Continuo minha caminhada enxergando tudo verde com a lente de minha câmera, que serve como meus olhos no escuro, iluminado apenas pela claridade pálida da lua onde pega em poucos lugares da floresta com árvores enormes.

Sinto um vulto passar pelo meu lado direito e viro diretamente para o lugar, mas não vejo nada, ainda assim, acelero o passo mesmo assim.

“Fred”, ouço como um sussurro vindo de longe aos meus ouvidos, uma doce voz, mas assustada.

“Meu amor...”, agora parece vir do lado esquerdo e viro a cabeça assustado tentando captar algo, não sei se posso confiar mais nas coisas que ouço, muito menos neste lugar.

Continuo caminhando, um passo de cada vez.

Esquerda, direita, esquerda, direita.

Não sei quanto tempo passa, mas os sussurros se tornam menos proeminentes, mas em certo momento caio de joelhos no chão porque estou completamente exausto. Minha mente está tão abalada e meu corpo tão abalado e exausto quanto.

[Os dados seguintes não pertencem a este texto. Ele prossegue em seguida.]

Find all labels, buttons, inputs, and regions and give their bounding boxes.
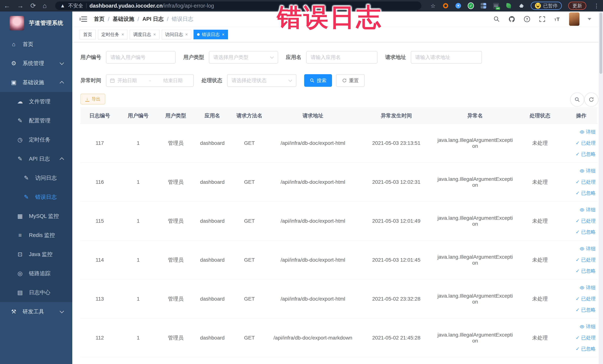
action-link-已处理[interactable]: ✓已处理 [567, 254, 596, 266]
action-link-label: 已处理 [581, 179, 596, 185]
action-link-详细[interactable]: 详细 [567, 165, 596, 176]
reset-button[interactable]: 重置 [336, 74, 365, 87]
action-link-已忽略[interactable]: ✓已忽略 [567, 227, 596, 238]
collapse-sidebar-icon[interactable] [80, 16, 87, 22]
active-tab-dot [197, 33, 200, 36]
date-range-picker[interactable]: 开始日期 - 结束日期 [106, 74, 194, 87]
sidebar-item-首页[interactable]: ⌂首页 [0, 35, 72, 54]
extension-green-check-icon[interactable]: ✓ [468, 3, 474, 9]
action-link-已忽略[interactable]: ✓已忽略 [567, 343, 596, 354]
sidebar-item-研发工具[interactable]: ⚒研发工具 [0, 302, 72, 321]
font-size-icon[interactable]: TT [554, 16, 561, 23]
sidebar-item-MySQL 监控[interactable]: ▦MySQL 监控 [0, 207, 72, 226]
export-button[interactable]: ↓ 导出 [81, 94, 105, 104]
forward-icon[interactable]: → [17, 2, 24, 9]
sidebar-item-访问日志[interactable]: ✎访问日志 [0, 168, 72, 188]
search-button[interactable]: 搜索 [304, 74, 332, 87]
column-header: 异常名 [435, 108, 515, 124]
sidebar-item-系统管理[interactable]: ⚙系统管理 [0, 54, 72, 73]
action-link-已忽略[interactable]: ✓已忽略 [567, 188, 596, 199]
sidebar-item-错误日志[interactable]: ✎错误日志 [0, 188, 72, 207]
sidebar-item-API 日志[interactable]: ✎API 日志 [0, 149, 72, 168]
action-link-已忽略[interactable]: ✓已忽略 [567, 305, 596, 316]
sidebar-item-定时任务[interactable]: ◷定时任务 [0, 130, 72, 149]
refresh-table-button[interactable] [584, 93, 598, 107]
table-cell: java.lang.IllegalArgumentException [435, 280, 515, 318]
fullscreen-icon[interactable] [539, 16, 546, 23]
action-link-详细[interactable]: 详细 [567, 321, 596, 332]
table-cell: 112 [80, 318, 119, 357]
action-link-label: 详细 [586, 207, 596, 213]
search-icon[interactable] [493, 16, 500, 23]
action-link-已忽略[interactable]: ✓已忽略 [567, 266, 596, 277]
back-icon[interactable]: ← [4, 2, 10, 9]
sidebar-item-链路追踪[interactable]: ◎链路追踪 [0, 264, 72, 283]
sidebar-item-Java 监控[interactable]: ⊡Java 监控 [0, 245, 72, 264]
app-name-input[interactable] [306, 51, 377, 64]
action-link-已处理[interactable]: ✓已处理 [567, 293, 596, 305]
user-id-input[interactable] [106, 51, 175, 64]
extension-blue-icon[interactable]: ▼ [455, 3, 461, 9]
action-link-已处理[interactable]: ✓已处理 [567, 138, 596, 149]
action-link-详细[interactable]: 详细 [567, 243, 596, 254]
not-secure-warning-icon: ▲ [60, 3, 65, 9]
update-button[interactable]: 更新 [568, 2, 586, 10]
action-link-详细[interactable]: 详细 [567, 204, 596, 215]
scrollbar[interactable] [599, 12, 603, 364]
close-tab-icon[interactable]: × [185, 32, 188, 37]
github-icon[interactable] [508, 16, 515, 23]
sidebar-item-label: API 日志 [29, 155, 50, 163]
breadcrumb-item[interactable]: API 日志 [142, 15, 163, 23]
user-menu-caret-icon[interactable] [588, 18, 591, 20]
user-type-label: 用户类型 [183, 54, 204, 61]
tab-首页[interactable]: 首页 [80, 30, 96, 39]
chevron-up-icon [59, 81, 64, 85]
toggle-search-button[interactable] [570, 93, 584, 107]
tab-定时任务[interactable]: 定时任务× [98, 30, 128, 39]
extensions-puzzle-icon[interactable] [518, 3, 524, 9]
table-cell: /api/infra/db-doc/export-html [268, 201, 357, 240]
extension-orange-icon[interactable] [442, 3, 449, 9]
extension-grid-icon[interactable] [480, 3, 487, 9]
filter-user-id: 用户编号 [81, 51, 175, 64]
sidebar-item-label: MySQL 监控 [29, 212, 59, 220]
extension-leaf-icon[interactable] [506, 3, 512, 9]
home-icon[interactable]: ⌂ [43, 2, 47, 9]
close-tab-icon[interactable]: × [153, 32, 156, 37]
tab-访问日志[interactable]: 访问日志× [162, 30, 191, 39]
action-link-已处理[interactable]: ✓已处理 [567, 332, 596, 343]
extension-onoff-icon[interactable]: on [493, 3, 499, 9]
user-type-select[interactable]: 请选择用户类型 [209, 51, 278, 64]
action-link-已忽略[interactable]: ✓已忽略 [567, 149, 596, 160]
table-cell: 2021-05-03 12:02:31 [357, 163, 435, 201]
action-link-详细[interactable]: 详细 [567, 127, 596, 138]
request-url-label: 请求地址 [385, 54, 406, 61]
sidebar-item-Redis 监控[interactable]: ≡Redis 监控 [0, 226, 72, 245]
action-link-已处理[interactable]: ✓已处理 [567, 176, 596, 188]
close-tab-icon[interactable]: × [121, 32, 124, 37]
help-icon[interactable]: ? [523, 16, 531, 23]
action-link-已处理[interactable]: ✓已处理 [567, 215, 596, 227]
tab-调度日志[interactable]: 调度日志× [130, 30, 159, 39]
sidebar-item-文件管理[interactable]: ☁文件管理 [0, 92, 72, 111]
breadcrumb-item[interactable]: 基础设施 [113, 15, 134, 23]
paused-badge[interactable]: 已暂停 [531, 2, 562, 10]
browser-menu-icon[interactable]: ⋮ [594, 3, 599, 9]
close-tab-icon[interactable]: × [222, 32, 224, 37]
table-row: 1141管理员dashboardGET/api/infra/db-doc/exp… [80, 240, 597, 280]
request-url-input[interactable] [411, 51, 482, 64]
scrollbar-thumb[interactable] [600, 13, 602, 74]
address-divider [86, 3, 87, 8]
table-cell: 1 [119, 280, 157, 318]
breadcrumb-item[interactable]: 首页 [94, 15, 104, 23]
process-status-select[interactable]: 请选择处理状态 [227, 74, 296, 87]
action-link-详细[interactable]: 详细 [567, 282, 596, 293]
tab-错误日志[interactable]: 错误日志× [194, 30, 228, 39]
sidebar-item-配置管理[interactable]: ✎配置管理 [0, 111, 72, 130]
reload-icon[interactable]: ⟳ [30, 2, 36, 9]
sidebar-item-基础设施[interactable]: ▣基础设施 [0, 73, 72, 92]
user-avatar[interactable] [569, 12, 580, 26]
bookmark-star-icon[interactable]: ☆ [430, 3, 436, 9]
app-logo-row[interactable]: 芋道管理系统 [0, 12, 72, 35]
sidebar-item-日志中心[interactable]: ▤日志中心 [0, 283, 72, 302]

Não sei mais ao certo o que estou fazendo. Estou sem rumo no meio de matas desconhecidas que até onde sei podem estar infestadas de criaturas malignas e magia negra em seu solo. Só queria sair daqui, mas não vejo como.

Sentado, respirando ofegante grandes lufadas de ar encostado em um dos galhos, olho para meu braço onde a criatura me arranhou ao que parece ter sido séculos atrás. Há apenas uma cicatriz vermelha e sutil que causa coceira e é basicamente isso que faço por um bom tempo, até ouvir um vulto do lado oposto do meu braço e virar-me rapidamente para ver o que está acontecendo, meu corpo já se preparando para uma possível fuga, mas não há nada, pelo menos até eu olhar para baixo perto do tronco perto de onde estou.

Um papel amarelado começa a voar lentamente com o vento do lugar e apesar de ser relutante, reúno forças e corro atrás do bilhete e leio logo em seu verso ”Maria T. Braga” e meu coração bate como uma marreta em meu peito acelerado quando leio as palavras de minha noiva.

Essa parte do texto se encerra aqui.